McKinsey looked at the whiteboard, where various possible motives were written out, and shook his head.

“How’s your look-see into our friends, the bogus O’Banion and Willowicz, coming?” she asked.

“It isn’t. The Metro police who interviewed us today took me off that. They say since the real Willowicz and O’Banion are on leave it’s an internal matter.”

“Do you believe them?”

“Metro police does not harbor spooks, Naomi.” He shrugged. “They’re two men without names.”

She glanced up. “Meaning?”

He shrugged. “For all intents and purposes they don’t exist.”

She looked vexed. “They must exist, just not under the names Willowicz and O’Banion.”

“Not our job now,” he said.

“It pisses me off,” she said, “those two running around, doing whatever the hell they please.”

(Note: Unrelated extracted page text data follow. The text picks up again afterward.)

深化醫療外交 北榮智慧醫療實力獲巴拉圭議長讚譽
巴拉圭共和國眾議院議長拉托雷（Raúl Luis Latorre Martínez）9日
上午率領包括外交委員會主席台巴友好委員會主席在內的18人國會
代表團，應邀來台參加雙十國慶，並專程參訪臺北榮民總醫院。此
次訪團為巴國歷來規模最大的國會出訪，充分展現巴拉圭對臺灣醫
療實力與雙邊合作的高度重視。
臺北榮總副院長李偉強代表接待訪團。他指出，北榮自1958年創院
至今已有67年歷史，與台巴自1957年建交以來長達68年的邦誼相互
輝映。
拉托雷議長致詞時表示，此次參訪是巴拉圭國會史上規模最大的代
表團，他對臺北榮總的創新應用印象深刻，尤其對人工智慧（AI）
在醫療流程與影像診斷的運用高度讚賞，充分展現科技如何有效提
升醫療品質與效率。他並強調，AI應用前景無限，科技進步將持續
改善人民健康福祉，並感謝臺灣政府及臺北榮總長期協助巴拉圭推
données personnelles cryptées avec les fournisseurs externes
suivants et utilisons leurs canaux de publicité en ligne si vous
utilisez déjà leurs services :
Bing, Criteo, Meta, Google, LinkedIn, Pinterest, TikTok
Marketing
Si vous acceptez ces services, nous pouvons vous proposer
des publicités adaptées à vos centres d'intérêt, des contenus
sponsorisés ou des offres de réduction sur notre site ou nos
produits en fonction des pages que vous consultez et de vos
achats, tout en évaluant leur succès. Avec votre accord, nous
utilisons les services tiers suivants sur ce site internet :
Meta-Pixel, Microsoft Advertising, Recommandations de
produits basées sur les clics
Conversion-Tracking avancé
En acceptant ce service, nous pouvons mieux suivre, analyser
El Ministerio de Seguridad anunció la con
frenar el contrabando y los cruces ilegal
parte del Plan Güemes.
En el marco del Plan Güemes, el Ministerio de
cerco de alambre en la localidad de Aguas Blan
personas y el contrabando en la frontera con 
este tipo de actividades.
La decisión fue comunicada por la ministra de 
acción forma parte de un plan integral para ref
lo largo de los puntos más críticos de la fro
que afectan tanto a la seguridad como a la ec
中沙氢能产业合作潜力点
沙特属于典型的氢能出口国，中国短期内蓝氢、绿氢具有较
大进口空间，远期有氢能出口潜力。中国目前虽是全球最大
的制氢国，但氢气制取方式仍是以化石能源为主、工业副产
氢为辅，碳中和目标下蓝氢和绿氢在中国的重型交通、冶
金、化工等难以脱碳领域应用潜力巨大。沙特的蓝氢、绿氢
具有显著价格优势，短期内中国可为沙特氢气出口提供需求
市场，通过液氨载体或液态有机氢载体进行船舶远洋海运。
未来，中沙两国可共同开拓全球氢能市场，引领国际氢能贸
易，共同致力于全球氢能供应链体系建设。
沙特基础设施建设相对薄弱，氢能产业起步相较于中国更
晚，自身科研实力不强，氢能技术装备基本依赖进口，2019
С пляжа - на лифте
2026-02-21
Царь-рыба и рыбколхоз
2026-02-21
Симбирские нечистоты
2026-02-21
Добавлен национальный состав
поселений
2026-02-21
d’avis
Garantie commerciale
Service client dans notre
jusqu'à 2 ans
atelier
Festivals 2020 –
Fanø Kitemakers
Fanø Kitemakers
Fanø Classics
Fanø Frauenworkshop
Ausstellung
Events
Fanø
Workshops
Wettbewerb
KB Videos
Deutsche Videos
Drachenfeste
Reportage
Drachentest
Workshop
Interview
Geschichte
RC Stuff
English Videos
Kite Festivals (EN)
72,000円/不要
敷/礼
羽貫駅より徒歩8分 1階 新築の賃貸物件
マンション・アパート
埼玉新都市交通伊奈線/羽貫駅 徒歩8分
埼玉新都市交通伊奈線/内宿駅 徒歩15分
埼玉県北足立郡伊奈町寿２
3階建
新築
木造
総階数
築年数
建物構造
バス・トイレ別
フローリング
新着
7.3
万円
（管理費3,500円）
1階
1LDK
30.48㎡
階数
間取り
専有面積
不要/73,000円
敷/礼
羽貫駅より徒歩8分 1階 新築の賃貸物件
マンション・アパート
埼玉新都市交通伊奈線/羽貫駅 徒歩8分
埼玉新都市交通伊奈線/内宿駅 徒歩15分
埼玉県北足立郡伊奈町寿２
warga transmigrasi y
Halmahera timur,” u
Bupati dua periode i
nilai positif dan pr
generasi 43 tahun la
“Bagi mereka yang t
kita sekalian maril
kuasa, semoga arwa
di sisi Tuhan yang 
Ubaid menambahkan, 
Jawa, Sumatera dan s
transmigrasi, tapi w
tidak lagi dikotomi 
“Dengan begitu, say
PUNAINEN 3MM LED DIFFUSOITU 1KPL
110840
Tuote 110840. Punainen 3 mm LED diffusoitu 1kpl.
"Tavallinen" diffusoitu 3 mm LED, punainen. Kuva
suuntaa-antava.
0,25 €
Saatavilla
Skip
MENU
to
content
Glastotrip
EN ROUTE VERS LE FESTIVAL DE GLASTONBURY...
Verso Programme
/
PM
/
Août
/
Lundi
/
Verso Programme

“Leave it, Naomi. We have bigger rats to run down.”

Neither of them said anything for a while. The air system rattled and hummed, a cleaning cart rumbled down a hallway outside their office. A tuneless whistle approached, then was gone. The place stank of hamburgers, stale sweat, and anxiety. Silently, they got back to work. The hands of the wall clock ground slowly forward.

Around midnight, McKinsey said, “We’re never going to find Arjeta Kraja.” He threw a cup of cold coffee in the trash. “You know that, don’t you?”

She sighed, suspecting that he was right. “She’s probably buried deep.”

“More likely chopped into pieces.”

Naomi sat back, surveying the mess of papers, reports, and crime-scene photos, which now seemed to whirl before her eyes like a pinwheel at a carnival. “One person killed Billy Warren and both the guys at Twilight. The MO Jack found proves that, and yet we have not one solid lead.”

“We don’t have even a ghost of one. We don’t even have a motive. I mean why were these people murdered? What did they know? Carson’s going to be asking us questions and we’re not going to have any answers.”

“Fuck him.”

“You say that now.” McKinsey stretched. “Fuck this, I gotta get outta here.”

Naomi realized that she was fried, too. Besides, she had another agenda to tend to. “I’m starved. Let’s go get something to eat.”